#### Work task:
Every entry in the listing below is to be output unchanged.

#### Data for review:
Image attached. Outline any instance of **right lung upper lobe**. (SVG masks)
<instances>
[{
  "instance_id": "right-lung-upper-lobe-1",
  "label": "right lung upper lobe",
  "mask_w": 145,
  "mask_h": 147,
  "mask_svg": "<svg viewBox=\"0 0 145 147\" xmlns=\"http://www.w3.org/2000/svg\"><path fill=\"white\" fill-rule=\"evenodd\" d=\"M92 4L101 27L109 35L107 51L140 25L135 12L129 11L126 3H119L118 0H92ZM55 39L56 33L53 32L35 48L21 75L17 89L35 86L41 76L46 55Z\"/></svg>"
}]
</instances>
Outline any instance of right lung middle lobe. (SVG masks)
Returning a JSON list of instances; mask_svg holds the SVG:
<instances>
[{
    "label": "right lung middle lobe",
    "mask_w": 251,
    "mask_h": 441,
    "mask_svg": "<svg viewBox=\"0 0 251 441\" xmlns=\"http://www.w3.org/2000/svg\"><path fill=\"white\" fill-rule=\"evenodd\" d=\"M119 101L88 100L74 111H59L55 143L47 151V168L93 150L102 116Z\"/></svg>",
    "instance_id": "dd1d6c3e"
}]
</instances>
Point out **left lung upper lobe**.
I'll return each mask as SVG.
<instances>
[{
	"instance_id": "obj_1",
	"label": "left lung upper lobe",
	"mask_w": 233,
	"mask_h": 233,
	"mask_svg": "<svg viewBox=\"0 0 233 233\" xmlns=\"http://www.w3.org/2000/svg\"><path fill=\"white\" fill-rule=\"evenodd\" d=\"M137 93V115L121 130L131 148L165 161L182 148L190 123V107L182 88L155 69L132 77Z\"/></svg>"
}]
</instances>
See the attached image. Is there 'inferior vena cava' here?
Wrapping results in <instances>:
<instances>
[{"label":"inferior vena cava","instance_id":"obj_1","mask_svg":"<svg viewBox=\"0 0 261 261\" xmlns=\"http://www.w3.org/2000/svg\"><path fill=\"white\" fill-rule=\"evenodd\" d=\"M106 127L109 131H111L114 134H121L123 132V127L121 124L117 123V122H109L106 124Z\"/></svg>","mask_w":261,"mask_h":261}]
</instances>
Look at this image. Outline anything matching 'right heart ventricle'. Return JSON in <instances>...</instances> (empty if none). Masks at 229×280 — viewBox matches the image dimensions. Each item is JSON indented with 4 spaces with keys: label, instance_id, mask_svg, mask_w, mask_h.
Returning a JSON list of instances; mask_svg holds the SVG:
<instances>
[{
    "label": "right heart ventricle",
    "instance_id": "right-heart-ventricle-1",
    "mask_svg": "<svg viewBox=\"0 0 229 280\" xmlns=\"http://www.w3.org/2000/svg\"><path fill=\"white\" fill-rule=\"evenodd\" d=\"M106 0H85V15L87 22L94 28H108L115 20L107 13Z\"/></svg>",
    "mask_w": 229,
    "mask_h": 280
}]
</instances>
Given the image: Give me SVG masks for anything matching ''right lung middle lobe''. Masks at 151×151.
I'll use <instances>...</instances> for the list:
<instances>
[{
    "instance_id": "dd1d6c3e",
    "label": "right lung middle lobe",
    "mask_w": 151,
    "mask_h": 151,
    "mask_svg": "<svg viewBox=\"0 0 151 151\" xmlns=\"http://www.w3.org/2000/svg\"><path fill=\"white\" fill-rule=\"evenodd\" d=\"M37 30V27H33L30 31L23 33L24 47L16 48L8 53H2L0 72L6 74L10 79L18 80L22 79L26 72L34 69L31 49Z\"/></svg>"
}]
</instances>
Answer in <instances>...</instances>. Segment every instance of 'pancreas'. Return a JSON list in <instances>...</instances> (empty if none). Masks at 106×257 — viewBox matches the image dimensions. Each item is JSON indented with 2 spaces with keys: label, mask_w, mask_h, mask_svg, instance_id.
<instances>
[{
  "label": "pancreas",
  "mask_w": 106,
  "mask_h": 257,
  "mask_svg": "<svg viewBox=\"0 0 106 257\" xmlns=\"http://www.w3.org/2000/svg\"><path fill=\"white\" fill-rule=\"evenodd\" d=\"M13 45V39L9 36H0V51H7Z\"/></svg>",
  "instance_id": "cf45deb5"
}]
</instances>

#### Reply:
Image attached. Outline any instance of **right lung upper lobe**. (SVG masks)
<instances>
[{
  "instance_id": "right-lung-upper-lobe-1",
  "label": "right lung upper lobe",
  "mask_w": 145,
  "mask_h": 147,
  "mask_svg": "<svg viewBox=\"0 0 145 147\" xmlns=\"http://www.w3.org/2000/svg\"><path fill=\"white\" fill-rule=\"evenodd\" d=\"M92 4L101 27L109 35L107 51L140 25L135 12L129 11L126 3H119L118 0H92ZM55 39L56 33L53 32L35 48L21 75L17 89L35 86L41 76L46 55Z\"/></svg>"
}]
</instances>
Outline any instance of right lung middle lobe. (SVG masks)
Returning a JSON list of instances; mask_svg holds the SVG:
<instances>
[{
    "label": "right lung middle lobe",
    "mask_w": 251,
    "mask_h": 441,
    "mask_svg": "<svg viewBox=\"0 0 251 441\" xmlns=\"http://www.w3.org/2000/svg\"><path fill=\"white\" fill-rule=\"evenodd\" d=\"M119 101L88 100L74 111H59L55 143L47 151V168L93 150L102 116Z\"/></svg>",
    "instance_id": "dd1d6c3e"
}]
</instances>
Point out **left lung upper lobe**.
I'll return each mask as SVG.
<instances>
[{
	"instance_id": "obj_1",
	"label": "left lung upper lobe",
	"mask_w": 233,
	"mask_h": 233,
	"mask_svg": "<svg viewBox=\"0 0 233 233\" xmlns=\"http://www.w3.org/2000/svg\"><path fill=\"white\" fill-rule=\"evenodd\" d=\"M137 93V115L121 130L131 148L165 161L182 148L190 123V107L182 88L155 69L132 77Z\"/></svg>"
}]
</instances>
See the attached image. Is there 'inferior vena cava' here?
Wrapping results in <instances>:
<instances>
[{"label":"inferior vena cava","instance_id":"obj_1","mask_svg":"<svg viewBox=\"0 0 261 261\" xmlns=\"http://www.w3.org/2000/svg\"><path fill=\"white\" fill-rule=\"evenodd\" d=\"M106 127L109 131H111L114 134H121L123 132V127L121 124L117 123V122H109L106 124Z\"/></svg>","mask_w":261,"mask_h":261}]
</instances>
Look at this image. Outline anything matching 'right heart ventricle'. Return JSON in <instances>...</instances> (empty if none). Masks at 229×280 — viewBox matches the image dimensions. Each item is JSON indented with 4 spaces with keys: label, instance_id, mask_svg, mask_w, mask_h.
Returning a JSON list of instances; mask_svg holds the SVG:
<instances>
[{
    "label": "right heart ventricle",
    "instance_id": "right-heart-ventricle-1",
    "mask_svg": "<svg viewBox=\"0 0 229 280\" xmlns=\"http://www.w3.org/2000/svg\"><path fill=\"white\" fill-rule=\"evenodd\" d=\"M106 0H85V15L87 22L94 28H108L115 20L107 13Z\"/></svg>",
    "mask_w": 229,
    "mask_h": 280
}]
</instances>
Given the image: Give me SVG masks for anything matching ''right lung middle lobe''. Masks at 151×151.
I'll use <instances>...</instances> for the list:
<instances>
[{
    "instance_id": "dd1d6c3e",
    "label": "right lung middle lobe",
    "mask_w": 151,
    "mask_h": 151,
    "mask_svg": "<svg viewBox=\"0 0 151 151\" xmlns=\"http://www.w3.org/2000/svg\"><path fill=\"white\" fill-rule=\"evenodd\" d=\"M37 30V27H33L30 31L23 33L24 47L16 48L8 53H2L0 72L6 74L10 79L18 80L22 79L26 72L34 69L31 49Z\"/></svg>"
}]
</instances>
Answer in <instances>...</instances>. Segment every instance of 'pancreas'. Return a JSON list in <instances>...</instances> (empty if none). Masks at 106×257 — viewBox matches the image dimensions. Each item is JSON indented with 2 spaces with keys: label, mask_w, mask_h, mask_svg, instance_id.
<instances>
[{
  "label": "pancreas",
  "mask_w": 106,
  "mask_h": 257,
  "mask_svg": "<svg viewBox=\"0 0 106 257\" xmlns=\"http://www.w3.org/2000/svg\"><path fill=\"white\" fill-rule=\"evenodd\" d=\"M13 45V39L9 36H0V51H7Z\"/></svg>",
  "instance_id": "cf45deb5"
}]
</instances>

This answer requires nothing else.